(Page-level text extractions)
-*-

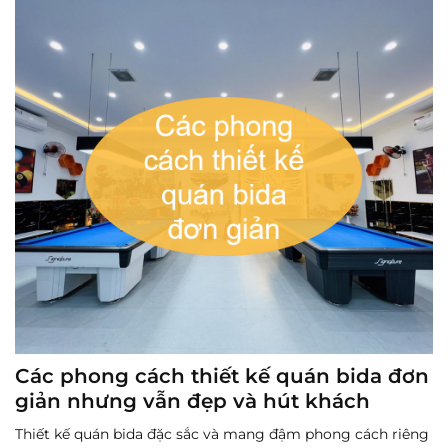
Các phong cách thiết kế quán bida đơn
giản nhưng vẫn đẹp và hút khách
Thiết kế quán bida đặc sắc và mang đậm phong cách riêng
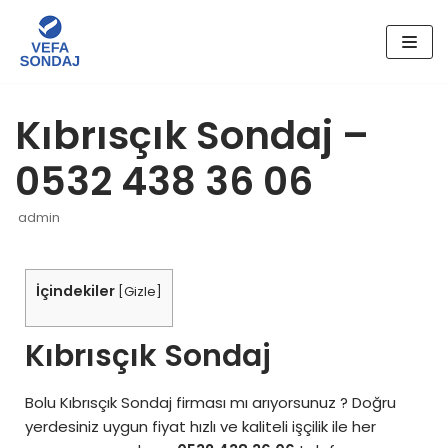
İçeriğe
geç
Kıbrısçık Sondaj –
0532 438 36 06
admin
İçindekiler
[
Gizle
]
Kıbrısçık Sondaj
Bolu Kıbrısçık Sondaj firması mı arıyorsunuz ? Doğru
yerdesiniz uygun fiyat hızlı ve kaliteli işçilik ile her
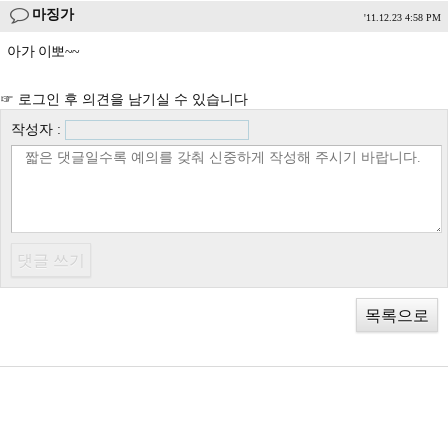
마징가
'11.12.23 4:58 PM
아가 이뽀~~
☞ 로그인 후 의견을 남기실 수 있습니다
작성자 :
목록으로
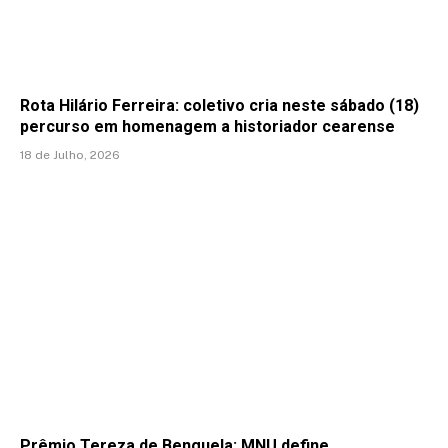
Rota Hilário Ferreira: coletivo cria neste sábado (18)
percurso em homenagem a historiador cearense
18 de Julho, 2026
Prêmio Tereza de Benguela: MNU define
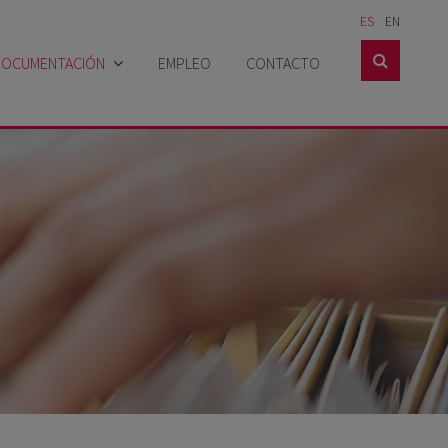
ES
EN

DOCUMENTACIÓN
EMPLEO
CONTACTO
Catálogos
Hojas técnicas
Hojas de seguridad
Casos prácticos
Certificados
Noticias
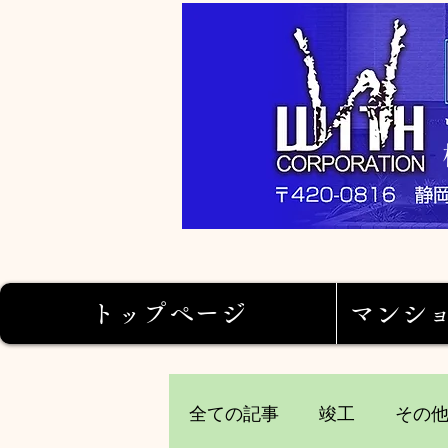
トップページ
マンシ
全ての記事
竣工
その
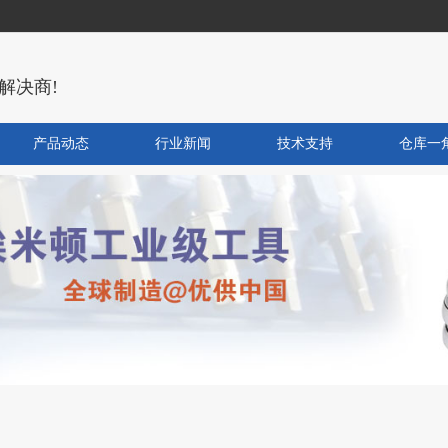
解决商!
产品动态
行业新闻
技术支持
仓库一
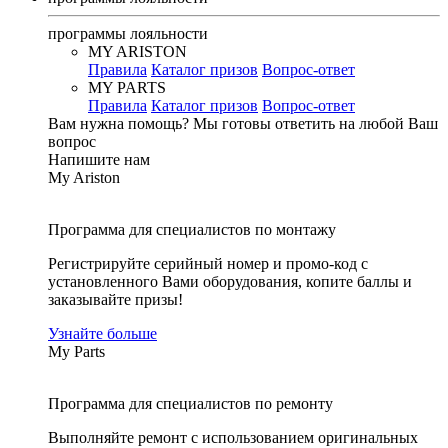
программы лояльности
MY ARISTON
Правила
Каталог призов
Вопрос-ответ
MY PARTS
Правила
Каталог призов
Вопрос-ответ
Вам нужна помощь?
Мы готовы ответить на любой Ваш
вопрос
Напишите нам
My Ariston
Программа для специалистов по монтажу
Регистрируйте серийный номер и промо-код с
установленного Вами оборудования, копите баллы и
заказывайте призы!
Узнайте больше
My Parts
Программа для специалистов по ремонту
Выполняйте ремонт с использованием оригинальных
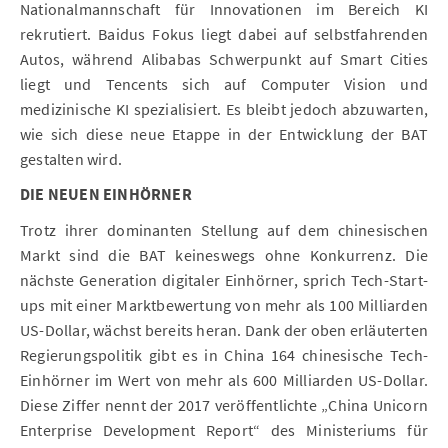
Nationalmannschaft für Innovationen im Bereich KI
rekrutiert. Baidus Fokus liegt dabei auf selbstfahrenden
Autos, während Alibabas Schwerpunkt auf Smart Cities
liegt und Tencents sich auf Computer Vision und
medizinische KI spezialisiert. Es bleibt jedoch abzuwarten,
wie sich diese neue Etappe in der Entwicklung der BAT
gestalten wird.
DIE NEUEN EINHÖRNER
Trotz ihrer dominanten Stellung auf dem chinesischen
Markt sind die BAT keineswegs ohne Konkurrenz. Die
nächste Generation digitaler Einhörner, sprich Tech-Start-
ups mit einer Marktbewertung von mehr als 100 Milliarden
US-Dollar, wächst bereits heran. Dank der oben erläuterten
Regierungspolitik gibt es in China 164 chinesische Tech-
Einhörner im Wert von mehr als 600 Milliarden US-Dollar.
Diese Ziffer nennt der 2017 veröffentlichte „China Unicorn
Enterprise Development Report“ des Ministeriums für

-*-

Exercise description: From the first line to the last, set down the data exactly, without the pictures.

Answer below:
Các phong cách thiết kế quán bida đơn
giản nhưng vẫn đẹp và hút khách
Thiết kế quán bida đặc sắc và mang đậm phong cách riêng
İçeriğe
geç
Kıbrısçık Sondaj –
0532 438 36 06
admin
İçindekiler
[
Gizle
]
Kıbrısçık Sondaj
Bolu Kıbrısçık Sondaj firması mı arıyorsunuz ? Doğru
yerdesiniz uygun fiyat hızlı ve kaliteli işçilik ile her
마징가
'11.12.23 4:58 PM
아가 이뽀~~
☞ 로그인 후 의견을 남기실 수 있습니다
작성자 :
목록으로
Rota Hilário Ferreira: coletivo cria neste sábado (18)
percurso em homenagem a historiador cearense
18 de Julho, 2026
Prêmio Tereza de Benguela: MNU define
ES
EN

DOCUMENTACIÓN
EMPLEO
CONTACTO
Catálogos
Hojas técnicas
Hojas de seguridad
Casos prácticos
Certificados
Noticias
トップページ
マンシ
全ての記事
竣工
その
解决商!
产品动态
行业新闻
技术支持
仓库一
программы лояльности
MY ARISTON
Правила
Каталог призов
Вопрос-ответ
MY PARTS
Правила
Каталог призов
Вопрос-ответ
Вам нужна помощь?
Мы готовы ответить на любой Ваш
вопрос
Напишите нам
My Ariston
Программа для специалистов по монтажу
Регистрируйте серийный номер и промо-код с
установленного Вами оборудования, копите баллы и
заказывайте призы!
Узнайте больше
My Parts
Программа для специалистов по ремонту
Выполняйте ремонт с использованием оригинальных
Nationalmannschaft für Innovationen im Bereich KI
rekrutiert. Baidus Fokus liegt dabei auf selbstfahrenden
Autos, während Alibabas Schwerpunkt auf Smart Cities
liegt und Tencents sich auf Computer Vision und
medizinische KI spezialisiert. Es bleibt jedoch abzuwarten,
wie sich diese neue Etappe in der Entwicklung der BAT
gestalten wird.
DIE NEUEN EINHÖRNER
Trotz ihrer dominanten Stellung auf dem chinesischen
Markt sind die BAT keineswegs ohne Konkurrenz. Die
nächste Generation digitaler Einhörner, sprich Tech-Start-
ups mit einer Marktbewertung von mehr als 100 Milliarden
US-Dollar, wächst bereits heran. Dank der oben erläuterten
Regierungspolitik gibt es in China 164 chinesische Tech-
Einhörner im Wert von mehr als 600 Milliarden US-Dollar.
Diese Ziffer nennt der 2017 veröffentlichte „China Unicorn
Enterprise Development Report“ des Ministeriums für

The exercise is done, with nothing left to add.